The politics of apostasy

Our smarter-than-thou alternative paper posts its share of dumb articles. But this one (4/3/06 Edit: sorry, link no longer works), “The Vanishing Religious Middle,” wins a Stalin Prize for ignorance. It’s what happens when your understanding of evangelical Christianity comes from talk shows and liberal clergy instead of, well, real life in a local church. I have regularly attended several evangelical churches for the past 15 years, and visited ten others, and can count on one hand the number of sermons dealing even partially with politics. Political idolatry is a problem for many Christians, but most local churches simply are not fixated on political matters. The fault line is theological, not political.
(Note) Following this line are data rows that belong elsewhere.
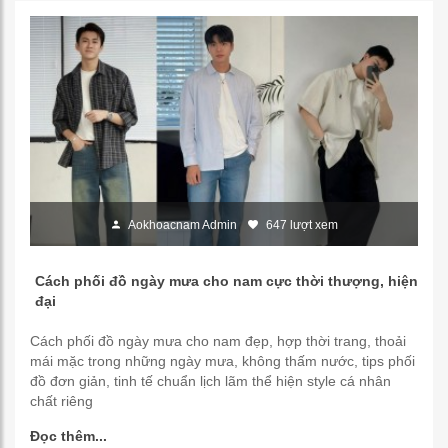
Aokhoacnam Admin
647 lượt xem
Cách phối đồ ngày mưa cho nam cực thời thượng, hiện
đại
Cách phối đồ ngày mưa cho nam đẹp, hợp thời trang, thoải
mái mặc trong những ngày mưa, không thấm nước, tips phối
đồ đơn giản, tinh tế chuẩn lịch lãm thể hiện style cá nhân
chất riêng
Đọc thêm...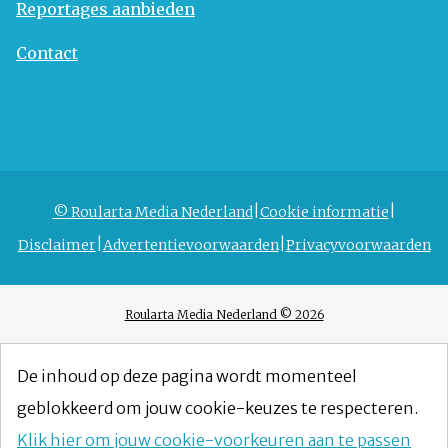
Reportages aanbieden
Contact
© Roularta Media Nederland
Cookie informatie
Disclaimer
Advertentievoorwaarden
Privacyvoorwaarden
Roularta Media Nederland © 2026
De inhoud op deze pagina wordt momenteel
geblokkeerd om jouw cookie-keuzes te respecteren.
Klik hier om jouw cookie-voorkeuren aan te passen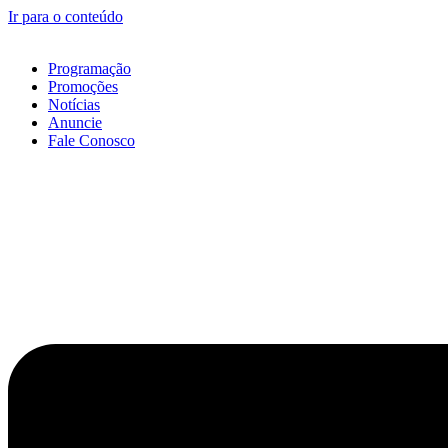
Ir para o conteúdo
Programação
Promoções
Notícias
Anuncie
Fale Conosco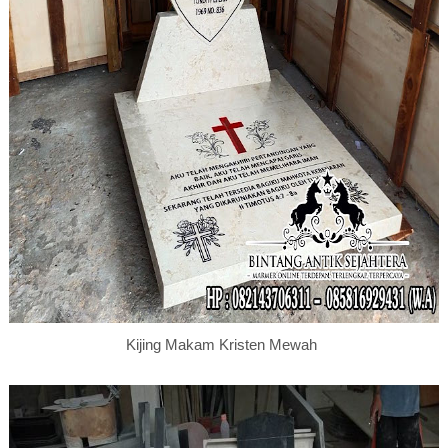
Kijing Makam Kristen Mewah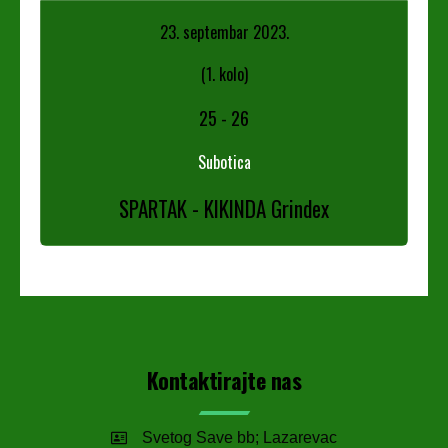
23. septembar 2023.
(1. kolo)
25
-
26
Subotica
SPARTAK - KIKINDA Grindex
Kontaktirajte nas
Svetog Save bb; Lazarevac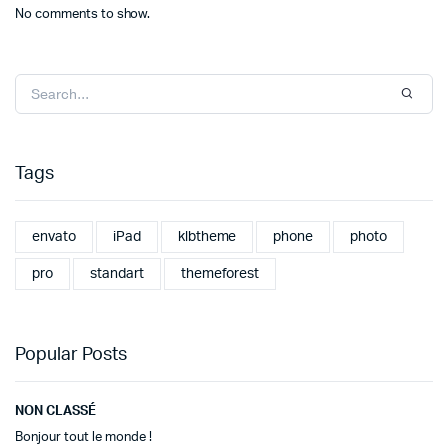
No comments to show.
Tags
envato
iPad
klbtheme
phone
photo
pro
standart
themeforest
Popular Posts
NON CLASSÉ
Bonjour tout le monde !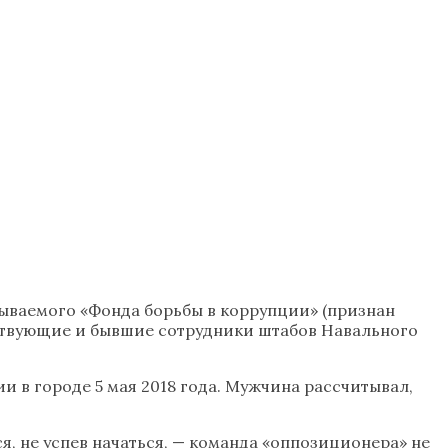
ываемого «Фонда борьбы в коррупции» (признан
ействующие и бывшие сотрудники штабов Навального
 в городе 5 мая 2018 года. Мужчина рассчитывал,
я, не успев начаться, — команда «оппозиционера» не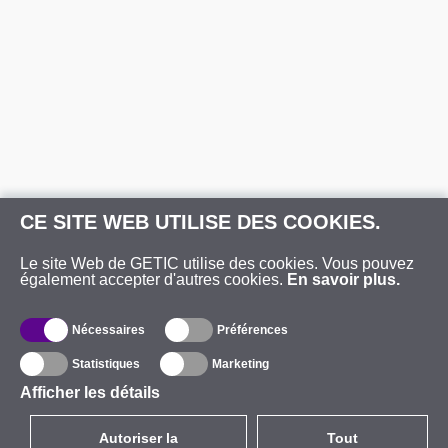
CE SITE WEB UTILISE DES COOKIES.
Le site Web de GETIC utilise des cookies. Vous pouvez
également accepter d'autres cookies.
En savoir plus.
Nécessaires
Préférences
Statistiques
Marketing
Afficher les détails
Autoriser la
Tout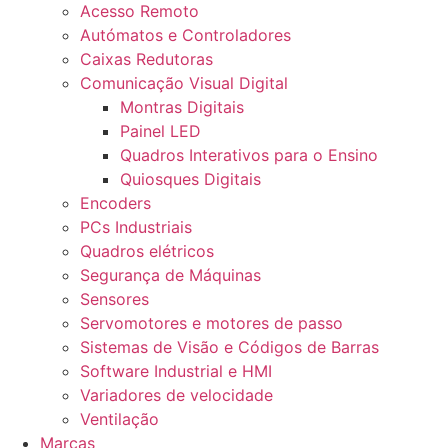
Acesso Remoto
Autómatos e Controladores
Caixas Redutoras
Comunicação Visual Digital
Montras Digitais
Painel LED
Quadros Interativos para o Ensino
Quiosques Digitais
Encoders
PCs Industriais
Quadros elétricos
Segurança de Máquinas
Sensores
Servomotores e motores de passo
Sistemas de Visão e Códigos de Barras
Software Industrial e HMI
Variadores de velocidade
Ventilação
Marcas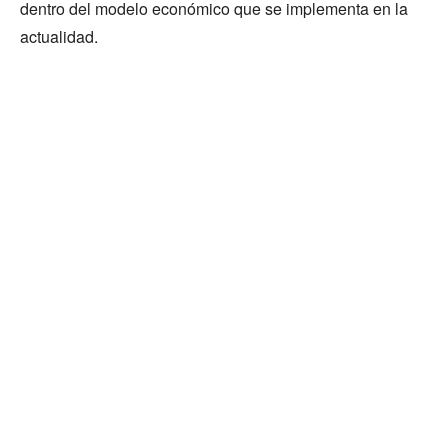
dentro del modelo económico que se implementa en la
actualidad.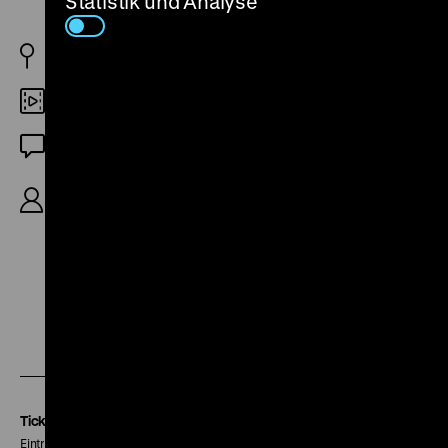
Statistik und Analyse
BRD 1983
Digital SD
OF
R/K: Rainer Komers, S: Christel Fomm, Jutta Uhl,
92‘
Zu
Zu
Zu
unserer
unserer
unserer
Instagram
Facebook
Letterboxd
Seite
Seite
Seite
Tickets
Eintritt 5 €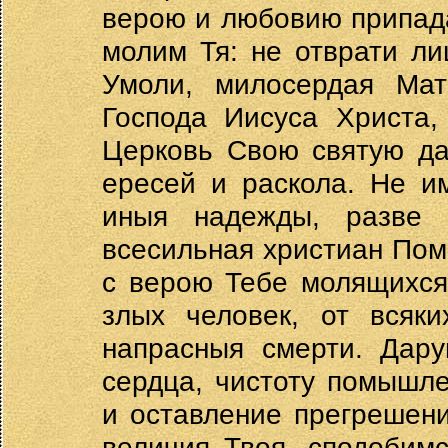
верою и любовию припад
молим Тя: не отврати ли
Умоли, милосердая Мат
Господа Иисуса Христа,
Церковь Свою святую да
ересей и раскола. Не 
иныя надежды, разве 
всесильная христиан Пом
с верою Тебе молящихся,
злых человек, от всяки
напрасныя смерти. Дару
сердца, чистоту помышл
и оставление прегрешен
величия Твоя, сподобим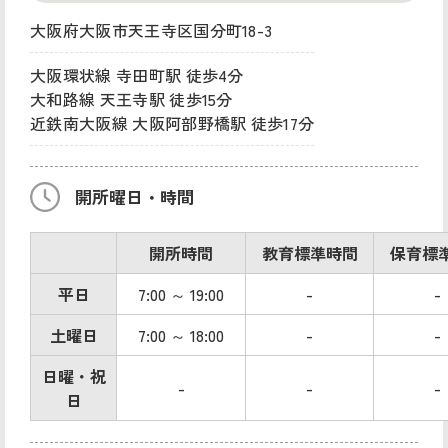
大阪府大阪市天王寺区国分町18-3
大阪環状線 寺田町駅 徒歩4分
大和路線 天王寺駅 徒歩15分
近鉄南大阪線 大阪阿部野橋駅 徒歩17分
開所曜日・時間
開所時間
教育標準時間
保育標
平日
7:00 ～ 19:00
-
-
土曜日
7:00 ～ 18:00
-
-
日曜・祝
-
-
-
日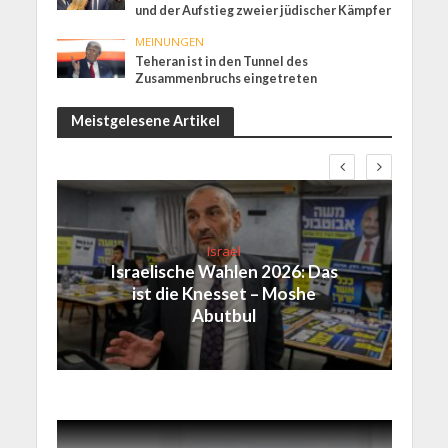
und der Aufstieg zweier jüdischer Kämpfer
MEINUNGEN
Teheran ist in den Tunnel des
Zusammenbruchs eingetreten
Meistgelesene Artikel
Israel
Israelische Wahlen 2026: Das
ist die Knesset – Moshe
Abutbul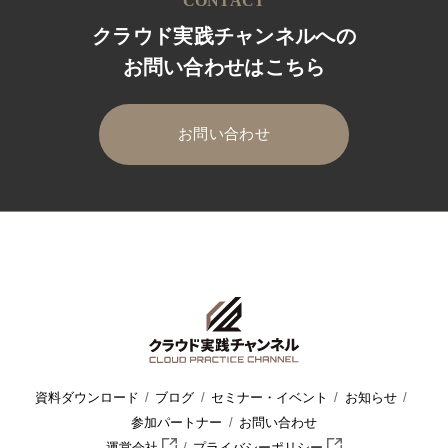
CONTACT
クラウド実践チャンネルへの
お問い合わせはこちら
お問い合わせ
HOME
クラウド実践チャンネル
セミナー・イベント
セミナ
資料ダウンロード
ブログ
セミナー・イベント
お知らせ
参加パートナー
お問い合わせ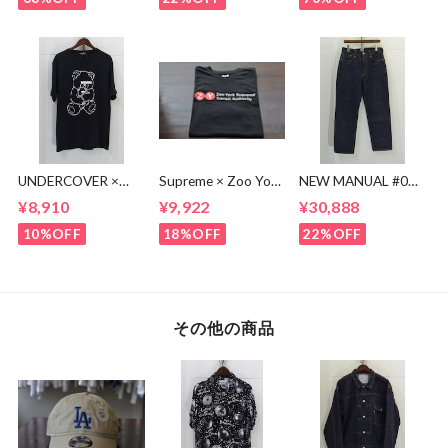
UNDERCOVER ×
Supreme × Zoo York
NEW MANUAL #017
KOSUKE
Transit Tee
lv 61'S TAPERRED
¥8,910
¥9,922
¥30,888
KAWAMURA BEAR
JEANS / OW
TEE
10%OFF
18%OFF
22%OFF
その他の商品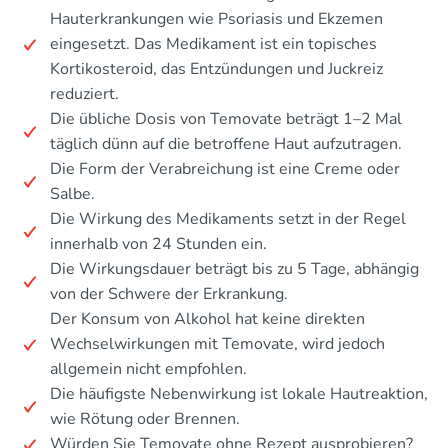
Hauterkrankungen wie Psoriasis und Ekzemen
eingesetzt. Das Medikament ist ein topisches
Kortikosteroid, das Entzündungen und Juckreiz
reduziert.
Die übliche Dosis von Temovate beträgt 1–2 Mal
täglich dünn auf die betroffene Haut aufzutragen.
Die Form der Verabreichung ist eine Creme oder
Salbe.
Die Wirkung des Medikaments setzt in der Regel
innerhalb von 24 Stunden ein.
Die Wirkungsdauer beträgt bis zu 5 Tage, abhängig
von der Schwere der Erkrankung.
Der Konsum von Alkohol hat keine direkten
Wechselwirkungen mit Temovate, wird jedoch
allgemein nicht empfohlen.
Die häufigste Nebenwirkung ist lokale Hautreaktion,
wie Rötung oder Brennen.
Würden Sie Temovate ohne Rezept ausprobieren?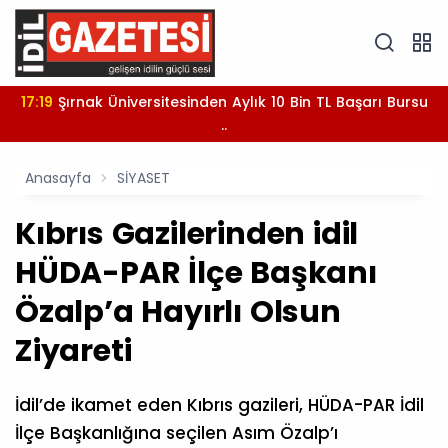
17:19
Şırnak Üniversitesinden Aylık 10 Bin TL Başarı Bursu
..
Anasayfa
SİYASET
Kıbrıs Gazilerinden idil
HÜDA-PAR İlçe Başkanı
Özalp’a Hayırlı Olsun
Ziyareti
İdil’de ikamet eden Kıbrıs gazileri, HÜDA-PAR İdil
İlçe Başkanlığına seçilen Asım Özalp’ı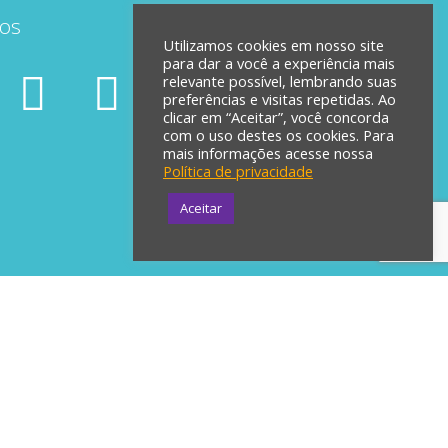
tos
Utilizamos cookies em nosso site
para dar a você a experiência mais
relevante possível, lembrando suas
preferências e visitas repetidas. Ao
clicar em “Aceitar”, você concorda
com o uso destes os cookies. Para
mais informações acesse nossa
Política de privacidade
Aceitar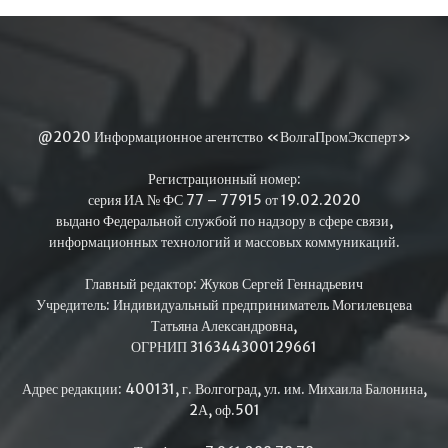
@2020 Информационное агентство «ВолгаПромЭксперт»
Регистрационный номер:
серия ИА № ФС 77 – 77915 от 19.02.2020
выдано Федеральной службой по надзору в сфере связи,
информационных технологий и массовых коммуникаций.
Главный редактор: Жуков Сергей Геннадьевич
Учредитель: Индивидуальный предприниматель Могилевцева
Татьяна Александровна,
ОГРНИП 316344300129661
Адрес редакции: 400131, г. Волгоград, ул. им. Михаила Балонина,
2А, оф.501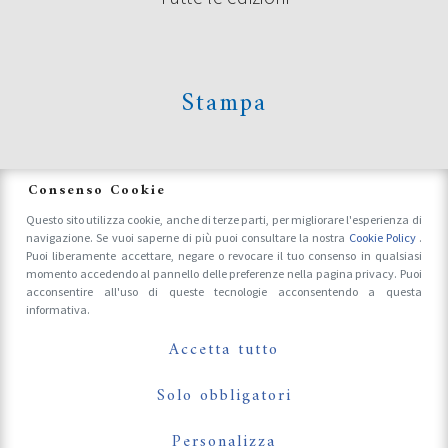
Stampa
News
Consenso Cookie
Questo sito utilizza cookie, anche di terze parti, per migliorare l'esperienza di
navigazione. Se vuoi saperne di più puoi consultare la nostra
Cookie Policy
.
Accrediti Stampa e Fotografi
Puoi liberamente accettare, negare o revocare il tuo consenso in qualsiasi
momento accedendo al pannello delle preferenze nella pagina privacy. Puoi
acconsentire all'uso di queste tecnologie acconsentendo a questa
informativa.
Follow Us On
Accetta tutto
Solo obbligatori
Personalizza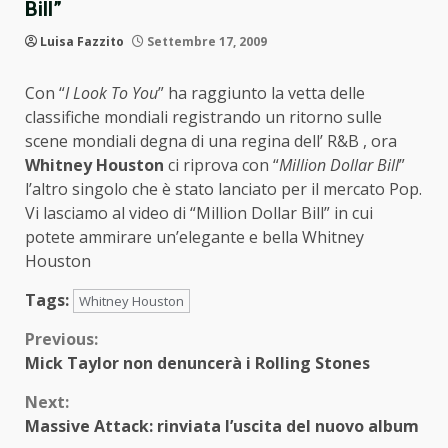
Bill”
Luisa Fazzito
Settembre 17, 2009
Con “
I Look To You
” ha raggiunto la vetta delle
classifiche mondiali registrando un ritorno sulle
scene mondiali degna di una regina dell’ R&B , ora
Whitney Houston
ci riprova con “
Million Dollar Bill
”
l’altro singolo che è stato lanciato per il mercato Pop.
Vi lasciamo al video di “Million Dollar Bill” in cui
potete ammirare un’elegante e bella Whitney
Houston
Tags:
Whitney Houston
Continue
Previous:
Mick Taylor non denuncerà i Rolling Stones
Reading
Next:
Massive Attack: rinviata l’uscita del nuovo album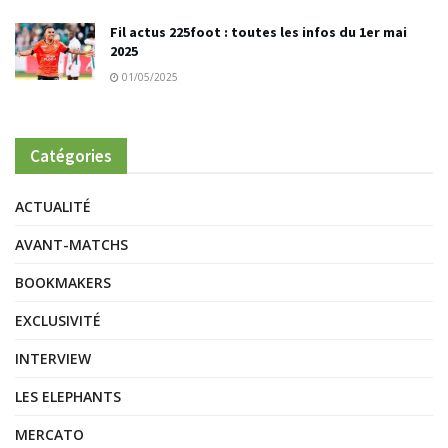
Fil actus 225foot : toutes les infos du 1er mai
2025
01/05/2025
Catégories
ACTUALITÉ
AVANT-MATCHS
BOOKMAKERS
EXCLUSIVITÉ
INTERVIEW
LES ELEPHANTS
MERCATO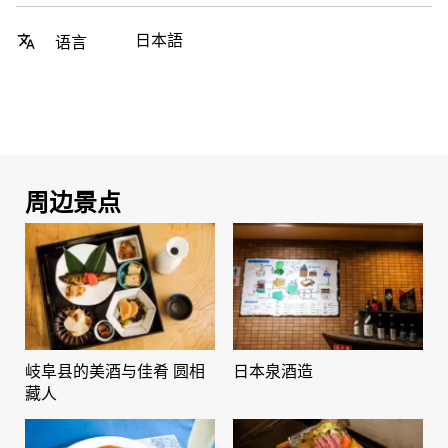
日本語
语言
周边景点
岐阜县的美酒与佳肴 圆相
日本泉酒造
藏人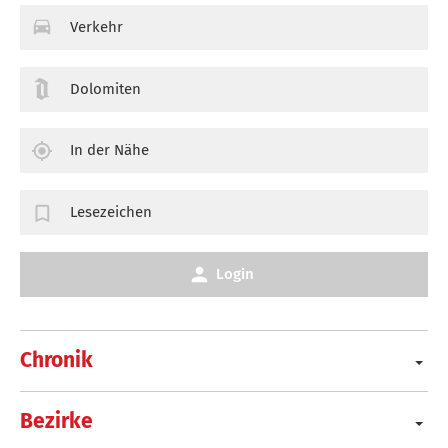
Verkehr
Dolomiten
In der Nähe
Lesezeichen
Login
Chronik
Bezirke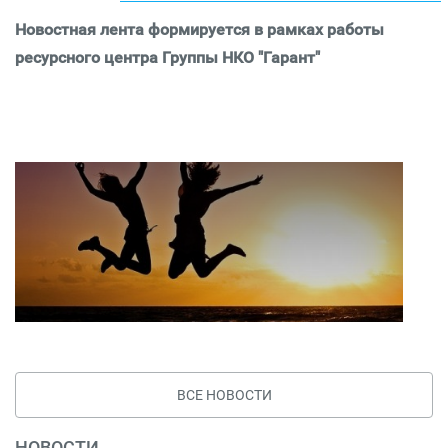
Новостная лента формируется в рамках работы
ресурсного центра Группы НКО "Гарант"
ВСЕ НОВОСТИ
НОВОСТИ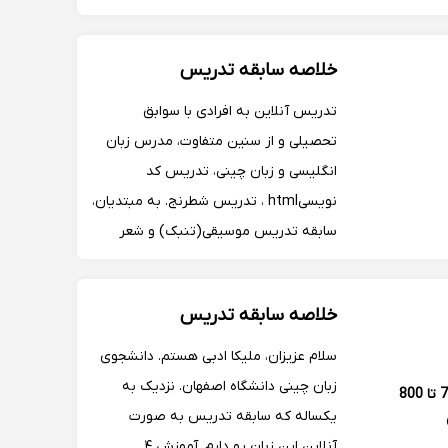
حیطه آموزش زبان چینی و دروس پزشکی
را به خوبی به دانشجویان انتقال بدم.
خلاصه سابقه تدریس
تدریس آنلاین به افرادی با سوابق
تحصیلی و از سنین متفاوت، مدرس زبان
انگلیسی و زبان چینی، تدریس کد
نویسیhtml ، تدریس شطرنج. به مبتدیان،
سابقه تدریس موسیقی(تنبک) و شعر
تدریس با ملایمت و جوی آرام و با نشاط.
خلاصه سابقه تدریس
سلام عزیزان، ملیکا ادبی هستم. دانشجوی
زبان چینی دانشگاه اصفهان. نزدیک به
700 تا 800
یکساله که سابقه تدریس به صورت
آنلاین این زبان رو دارم. آموزش ۴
For every Bible-believing church subverting Christ-crucified with politics, there must be 50 beset by moralism. That is, those evangelicals who find the worship of Christ in word and sacrament unappealing to their felt needs don’t want it replaced with marching orders from the Bush administration. They want tips for a better marriage.

And then there’s this:

Rev. Lisa Withrow of Delaware, who teaches at the Methodist Theological School in Ohio and is active in liberal causes, also said she couldn’t name any apolitical pastors.

Now this, priestess, I can believe. As the saying goes, a fox smells its own hole. I and my “pastor” friends are thoroughly politicized, so by projection my Bible-believing counterparts in the evangelical churches must be too.

Politics (aka. power), along with sex, is transcendence for the apostate. Absent the vertical God-man dimension, it’s all horizontal, mano-a-mano (oops, he/she-a-he/she). In more ways than one.